Технический результат достигается за счет использования 12-ти микросателлитных ДНК-маркеров, позволяющих получить ДНК-паспорт, который впоследствии будет использован для точной, безошибочной идентификации образцов. Формирование мультиплексных наборов ДНК-маркеров позволит повысить скорость выполнения ДНК-маркерного анализа, т.к. в один мультиплексный набор будет входить 3-4 маркера, что позволит получать результаты генотипирования по 3-4 маркерам одновременно.

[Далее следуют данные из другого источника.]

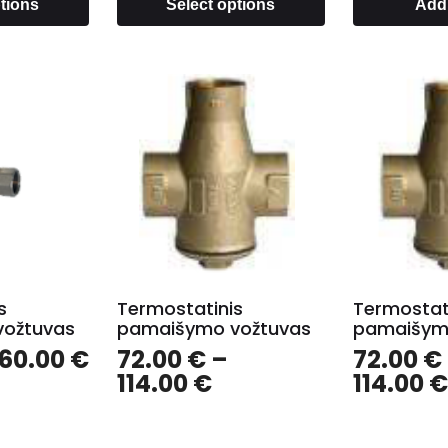
ptions
Select options
Add 
s
Termostatinis
Termostat
ožtuvas
pamaišymo vožtuvas
pamaišym
60.00
€
72.00
€
–
72.00
€
114.00
€
114.00
€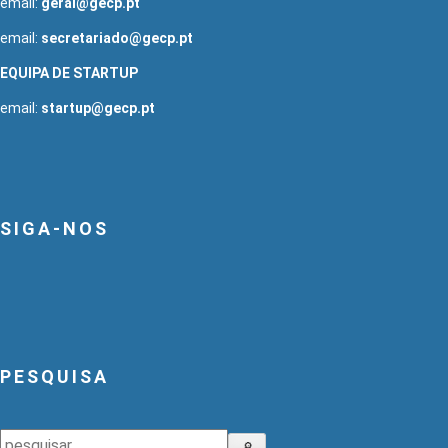
email:
geral@gecp.pt
email:
secretariado@gecp.pt
EQUIPA DE STARTUP
email:
startup@gecp.pt
SIGA-NOS
PESQUISA
Pesquisar
🔎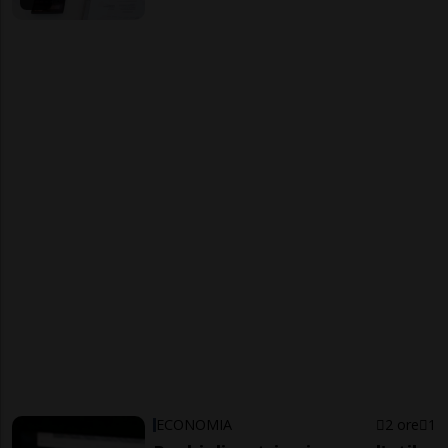
ECONOMIA
2 ore
1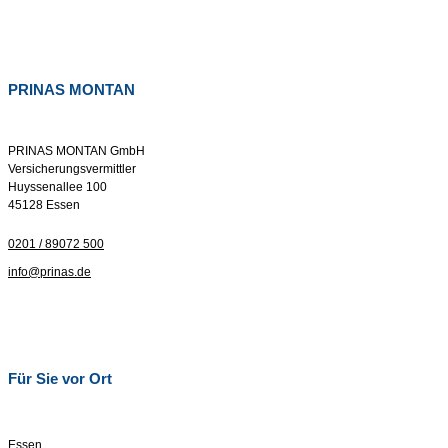
PRINAS MONTAN
PRINAS MONTAN GmbH
Versicherungsvermittler
Huyssenallee 100
45128 Essen
0201 / 89072 500
info@prinas.de
Für Sie vor Ort
Essen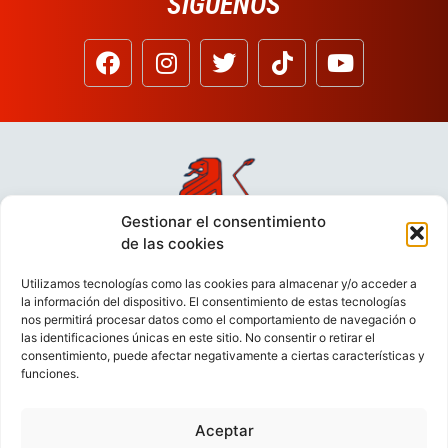
SÍGUENOS
Gestionar el consentimiento
de las cookies
Utilizamos tecnologías como las cookies para almacenar y/o acceder a
la información del dispositivo. El consentimiento de estas tecnologías
nos permitirá procesar datos como el comportamiento de navegación o
las identificaciones únicas en este sitio. No consentir o retirar el
consentimiento, puede afectar negativamente a ciertas características y
funciones.
Aceptar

Точность идентификации размера фрагмента ПЦР (Полимеразная цепная реакция) амплификации по используемым ДНК-маркерам будет составлять не менее 1 пары нуклеотидов.

На начальном этапе осуществления способа проводят экстракцию ДНК методом с применением цетилтриметиламмония бромида (ЦТАБ).

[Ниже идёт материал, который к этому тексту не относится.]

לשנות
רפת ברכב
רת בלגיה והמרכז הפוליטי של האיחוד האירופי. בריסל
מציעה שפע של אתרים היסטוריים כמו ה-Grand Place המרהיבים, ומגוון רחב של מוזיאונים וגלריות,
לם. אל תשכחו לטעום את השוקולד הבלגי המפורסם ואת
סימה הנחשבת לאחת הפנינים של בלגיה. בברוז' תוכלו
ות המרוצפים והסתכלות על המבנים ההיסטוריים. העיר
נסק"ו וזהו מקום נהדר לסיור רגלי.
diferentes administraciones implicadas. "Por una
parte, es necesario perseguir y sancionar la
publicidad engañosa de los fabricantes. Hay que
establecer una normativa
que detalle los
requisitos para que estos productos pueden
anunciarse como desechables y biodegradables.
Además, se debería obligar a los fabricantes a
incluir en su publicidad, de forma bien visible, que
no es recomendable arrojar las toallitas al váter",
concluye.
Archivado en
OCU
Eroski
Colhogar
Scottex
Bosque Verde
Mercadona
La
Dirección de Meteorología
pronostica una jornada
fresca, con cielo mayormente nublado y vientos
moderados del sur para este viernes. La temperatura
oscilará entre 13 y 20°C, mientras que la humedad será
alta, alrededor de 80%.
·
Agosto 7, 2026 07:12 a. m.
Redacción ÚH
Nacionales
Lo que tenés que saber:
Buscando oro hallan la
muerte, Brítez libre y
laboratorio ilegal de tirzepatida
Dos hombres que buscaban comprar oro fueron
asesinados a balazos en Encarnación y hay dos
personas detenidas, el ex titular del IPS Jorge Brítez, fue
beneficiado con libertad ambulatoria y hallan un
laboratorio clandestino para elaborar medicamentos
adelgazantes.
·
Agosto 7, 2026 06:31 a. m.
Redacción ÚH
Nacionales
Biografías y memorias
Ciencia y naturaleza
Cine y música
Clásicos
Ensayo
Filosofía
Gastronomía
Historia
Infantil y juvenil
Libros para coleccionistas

ПЦР-анализ проводили по стандартным методикам [Шибата Д.К. Полимеразная цепная реакция и молекулярно-генетический анализ биоптатов / Д.К. Шибата. М.: Мир, 1999. - С. 395-425]. ПЦР-смесь включала: 1 мкл пробы ДНК, полученной с использованием указанного протокола, 0,05 мМ dNTPs, 0,3 мкМ каждого праймера, входящего в праймерную пару используемого ДНК-маркера (2,5 мкл 10xSE ПЦР-буфера (ООО «Сибэнзим), 1 единица активности Taq-ДНК полимеразы, в общем объеме реакционной смеси 25 мкл. Постановку ПЦР проводили по следующей программе: 1 мин. при 94°С для начальной денатурации; следующие 35 циклов: денатурация 30 сек. при 94°С; 30 сек. отжиг праймеров при температуре 58°С; 30 сек. синтез при 72°С. Финальный цикл синтеза при 72°С - 5 мин.

Для проведения ПЦР-реакции использовали набор из 12-ти высокополиморфных SSR-маркеров для генетической паспортизации подвоев, распределенных в четыре мультиплексных набора. Каждый из мультиплексных наборов включает 3 маркера (таблица 1).

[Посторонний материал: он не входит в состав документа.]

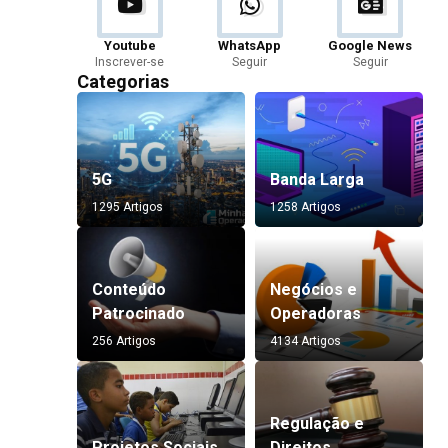
Youtube
WhatsApp
Google News
Inscrever-se
Seguir
Seguir
Categorias
5G
Banda Larga
1295 Artigos
1258 Artigos
Conteúdo
Negócios e
Patrocinado
Operadoras
256 Artigos
4134 Artigos
Regulação e
Projetos Sociais
Direitos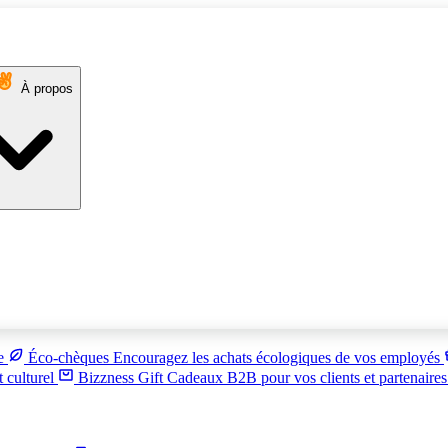
À propos
ue
Éco-chèques
Encouragez les achats écologiques de vos employés
t culturel
Bizzness Gift
Cadeaux B2B pour vos clients et partenaire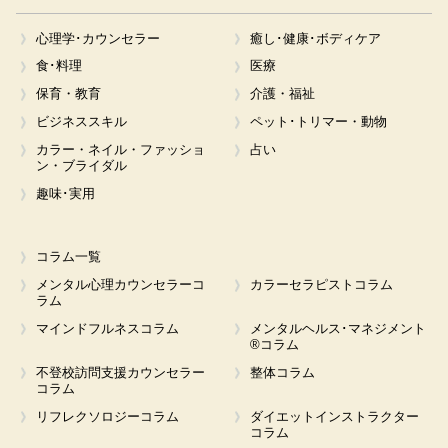
心理学･カウンセラー
癒し･健康･ボディケア
食･料理
医療
保育・教育
介護・福祉
ビジネススキル
ペット･トリマー・動物
カラー・ネイル・ファッショ
占い
ン・ブライダル
趣味･実用
コラム一覧
メンタル心理カウンセラーコ
カラーセラピストコラム
ラム
マインドフルネスコラム
メンタルヘルス･マネジメント
®コラム
不登校訪問支援カウンセラー
整体コラム
コラム
リフレクソロジーコラム
ダイエットインストラクター
コラム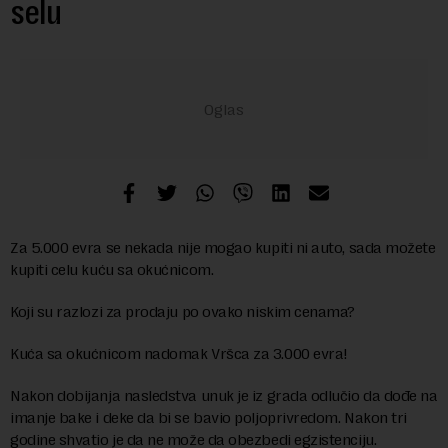
selu
Za 5.000 evra se nekada nije mogao kupiti ni auto, sada možete
kupiti celu kuću sa okućnicom.
Koji su razlozi za prodaju po ovako niskim cenama?
Kuća sa okućnicom nadomak Vršca za 3.000 evra!
Nakon dobijanja nasledstva unuk je iz grada odlučio da dođe na
imanje bake i deke da bi se bavio poljoprivredom. Nakon tri
godine shvatio je da ne može da obezbedi egzistenciju.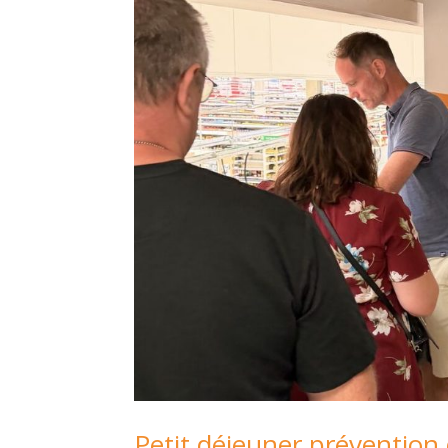
Petit déjeuner prévention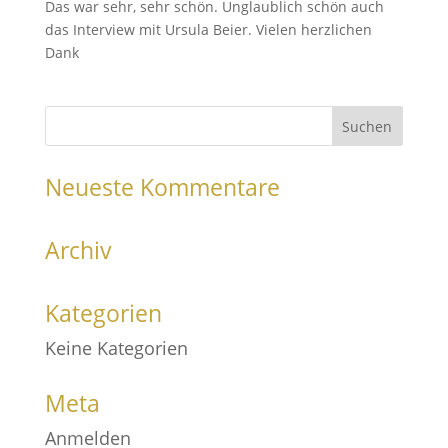
Das war sehr, sehr schön. Unglaublich schön auch
das Interview mit Ursula Beier. Vielen herzlichen
Dank
Neueste Kommentare
Archiv
Kategorien
Keine Kategorien
Meta
Anmelden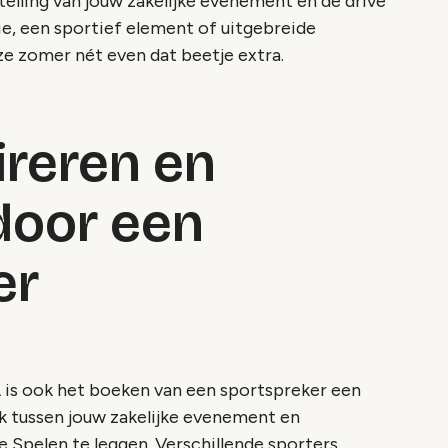
stelling van jouw zakelijke evenement en de drive
ie, een sportief element of uitgebreide
 zomer nét even dat beetje extra.
ireren en
door een
er
 is ook het boeken van een sportspreker een
k tussen jouw zakelijke evenement en
Spelen te leggen. Verschillende sporters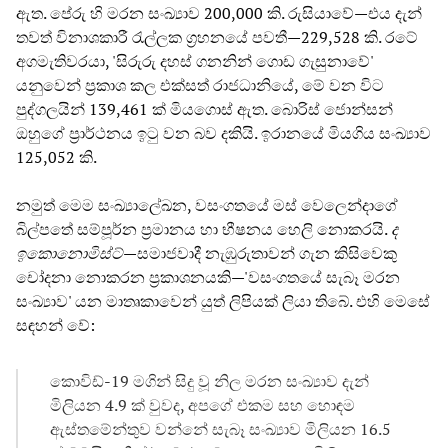
ඇත. පේරු හි මරන සංඛ්‍යාව 200,000 කි. රුසියාවේ—එය දැන්
තවත් විනාශකාරී රැල්ලක ග්‍රහනයේ පවතී—229,528 කි. රටේ
අගමැතිවරයා, 'සිරුරු දහස් ගනනින් ගොඩ ගැසුනාවේ'
යනුවෙන් ප්‍රකාශ කල එක්සත් රාජධානියේ, මේ වන විට
පුද්ගලයින් 139,461 ක් මියගොස් ඇත. බොරිස් ජොන්සන්
ඔහුගේ ප්‍රාර්ථනය ඉටු වන බව දකියි. ඉරානයේ මියගිය සංඛ්‍යාව
125,052 කි.
නමුත් මෙම සංඛ්‍යාලේඛන, වසංගතයේ මස් වෙලෙන්දාගේ
බිල්පතේ සම්පූර්න ප්‍රමානය හා භීෂනය හෙලි නොකරයි.
ද
ඉකොනොමිස්ට්
—සමාජවාදී නැඹුරුතාවන් ගැන කිසිවෙකු
චෝදනා නොකරන ප්‍රකාශනයකි—'වසංගතයේ සැබෑ මරන
සංඛ්‍යාව' යන මාතෘකාවෙන් යුත් ලිපියක් ලියා තිබේ. එහි මෙසේ
සඳහන් වේ:
කොවිඩ්-19 මගින් සිදු වූ නිල මරන සංඛ්‍යාව දැන්
මිලියන 4.9 ක් වුවද, අපගේ එකම සහ හොඳම
ඇස්තමේන්තුව වන්නේ සැබෑ සංඛ්‍යාව මිලියන 16.5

При распределении ДНК-маркеров по мультиплексным наборам учитывался такой параметр ДНК-маркеров как диапазон размеров продуктов ПЦР, синтезируемых с их использованием. Это позволяет при проведении электрофореза продуктов ПЦР на генетическом анализаторе ABIprism3130 получать на электрофореграммах пики (фигура 1, 2), не перекрывающиеся и не накладывающиеся друг на друга, что значительно повышает эффективность и достоверность анализа.

Анализ размеров амплифицированных фрагментов проводили на автоматическом генетическом анализаторе ABI prism 3130. Обработку данных осуществляли в программе Gene Mapper 4.1.

Пример 1. Формирование ДНК-паспорта полукарликового подвоя яблони СК 2У

По заявляемому способу использовали 12 указанных в таблице 1 микросателлитных ДНК-маркеров, объединенных в мультиплексные наборы по 3 ДНК-маркера в каждом.

Пример 2. Формирование ДНК-паспорта полукарликового подвоя яблони ММ106

Аналогично примеру 1, кроме того, что ДНК-паспорт формировали для подвоя ММ106. Результаты, полученные при ДНК-паспортизации подвоев СК2У и ММ106, приведены в таблице 2.

*Для каждого подвоя указан размер амплифицированных фрагментов по микросателлитным ДНК-маркерам в парах нуклеотидов. При выявлении двух фрагментов их размер указывается друг за другом, с разделением двоеточием.